• [Your assignment]: Look in the material below for the line with "How do I add music to a video on my phone?" and the line with "Cellphone Members Experience", then set down exactly those two lines and all lines between, nothing more.

• [Given data]:
----------

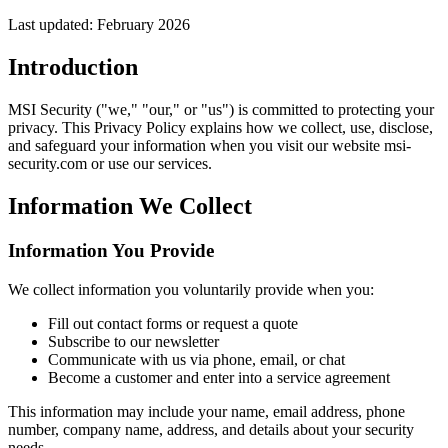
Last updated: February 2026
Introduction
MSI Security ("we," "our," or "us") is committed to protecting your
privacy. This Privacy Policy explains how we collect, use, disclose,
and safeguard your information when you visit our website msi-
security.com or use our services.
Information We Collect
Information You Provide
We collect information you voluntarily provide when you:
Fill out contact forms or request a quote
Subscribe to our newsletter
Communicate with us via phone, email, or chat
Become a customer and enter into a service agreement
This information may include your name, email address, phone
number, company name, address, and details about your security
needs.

----------

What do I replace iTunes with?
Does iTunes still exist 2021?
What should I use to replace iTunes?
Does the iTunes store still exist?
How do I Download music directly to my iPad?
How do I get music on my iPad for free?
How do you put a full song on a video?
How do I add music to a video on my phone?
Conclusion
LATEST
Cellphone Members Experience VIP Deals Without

----------

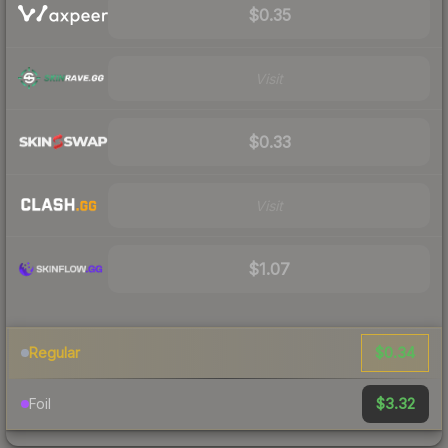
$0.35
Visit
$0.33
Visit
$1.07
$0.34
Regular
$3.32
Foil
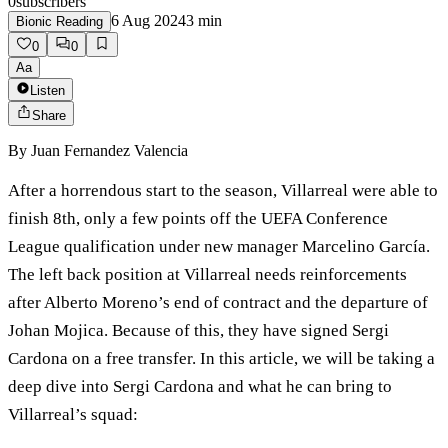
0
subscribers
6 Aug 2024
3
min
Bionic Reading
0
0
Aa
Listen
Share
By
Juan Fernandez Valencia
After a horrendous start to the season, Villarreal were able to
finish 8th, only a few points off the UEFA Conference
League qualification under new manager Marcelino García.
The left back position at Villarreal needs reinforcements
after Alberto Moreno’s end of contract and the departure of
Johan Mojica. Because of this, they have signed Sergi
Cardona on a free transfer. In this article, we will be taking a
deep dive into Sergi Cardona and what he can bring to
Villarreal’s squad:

----------

• [Solution for this exercise]:
How do I add music to a video on my phone?
Conclusion
LATEST
Cellphone Members Experience VIP Deals Without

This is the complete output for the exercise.